Construction sector revenue trending upwards: BDO report
Revenue growth in the construction sector is showing positive signs but economic pressures are still impacting profit margins, according to a recent BDO report.
The BDO Construction Survey 2023 indicates the construction sector is now emerging from the post-pandemic period, which saw it impacted by increasing costs and significant delays caused by inclement weather.
The latest survey indicated that 57 per cent of respondents reported an increase in revenue of more than 10 per cent for the 2023 financial year, compared to the previous financial year.
However, one in five respondents saw a decrease in revenue compared with the previous financial year, with 14 per cent seeing a decrease of 10 per cent or more.
The BDO report said a greater number of projects, and many of higher value, are currently underway as the industry makes use of improved weather conditions to begin clearing the backlog of projects.
This was reflected in the data with the average organisation reporting that 59 per cent of their forecasted revenue for the 2024 financial year was committed revenue.
Despite the continued growth in revenue, there continue to be economic pressures affecting gross profit margins, the report warned.

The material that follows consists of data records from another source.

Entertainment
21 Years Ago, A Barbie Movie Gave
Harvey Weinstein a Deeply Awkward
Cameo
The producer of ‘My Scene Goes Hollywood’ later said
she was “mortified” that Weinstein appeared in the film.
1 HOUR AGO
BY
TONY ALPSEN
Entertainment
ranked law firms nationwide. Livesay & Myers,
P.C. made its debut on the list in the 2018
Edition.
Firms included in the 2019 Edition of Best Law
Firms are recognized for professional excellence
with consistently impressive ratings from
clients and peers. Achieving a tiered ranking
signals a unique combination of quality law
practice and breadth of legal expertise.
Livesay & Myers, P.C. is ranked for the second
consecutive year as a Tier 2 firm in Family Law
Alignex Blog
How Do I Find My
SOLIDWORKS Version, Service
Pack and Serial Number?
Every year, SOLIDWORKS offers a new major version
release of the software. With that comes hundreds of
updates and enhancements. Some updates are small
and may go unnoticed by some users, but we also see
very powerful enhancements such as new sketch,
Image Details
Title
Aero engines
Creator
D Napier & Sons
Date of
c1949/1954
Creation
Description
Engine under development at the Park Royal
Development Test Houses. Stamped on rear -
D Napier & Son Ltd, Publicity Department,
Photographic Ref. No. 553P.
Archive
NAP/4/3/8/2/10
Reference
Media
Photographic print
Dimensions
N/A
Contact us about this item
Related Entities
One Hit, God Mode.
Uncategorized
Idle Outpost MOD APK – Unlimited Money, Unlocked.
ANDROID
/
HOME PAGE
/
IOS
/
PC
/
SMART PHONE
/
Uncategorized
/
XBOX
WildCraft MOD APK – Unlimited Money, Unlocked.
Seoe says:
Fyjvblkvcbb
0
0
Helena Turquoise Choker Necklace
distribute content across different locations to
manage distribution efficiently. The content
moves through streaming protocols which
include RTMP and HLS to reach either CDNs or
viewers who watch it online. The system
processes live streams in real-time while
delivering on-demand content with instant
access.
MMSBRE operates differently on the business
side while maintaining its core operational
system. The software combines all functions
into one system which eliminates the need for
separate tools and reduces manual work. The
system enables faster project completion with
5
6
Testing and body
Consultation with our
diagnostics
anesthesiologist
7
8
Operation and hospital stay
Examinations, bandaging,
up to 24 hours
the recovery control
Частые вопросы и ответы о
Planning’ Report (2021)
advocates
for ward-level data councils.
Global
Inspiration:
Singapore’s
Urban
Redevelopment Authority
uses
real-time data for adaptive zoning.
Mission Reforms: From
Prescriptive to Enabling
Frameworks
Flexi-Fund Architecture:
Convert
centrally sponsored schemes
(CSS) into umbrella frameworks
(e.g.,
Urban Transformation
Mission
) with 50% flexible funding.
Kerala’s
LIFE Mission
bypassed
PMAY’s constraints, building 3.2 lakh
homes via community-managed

More than half of all respondents reported a significant decline of more than 10 per cent in net product before income tax in the 2023 financial year.
The average net profit before income tax as a percentage of revenue was 1.77 per cent.
The report also found construction companies are tightening up their balance sheet with an increased focus on cash retention and debt collection.
This may be partly in response to the increased scrutiny faced recently by construction companies following higher levels of insolvencies in the industry.
Over a third of respondents reported that their organisation’s cash flow position is expected to increase over the next 12 months.
Construction companies continue to face challenges with accessing debt funding, the report said, which has been further compounded by the additional pressures placed on construction companies to hold significant retention and working capital balances, due to both upstream and downstream financial constraints.
“Traditional lenders are becoming more stringent about construction companies proving their financial viability prior to the release of funding”, the report said.
“This has led to an increase in debt funding with private credit providers who may have more risk appetite for construction lending, in the current climate.”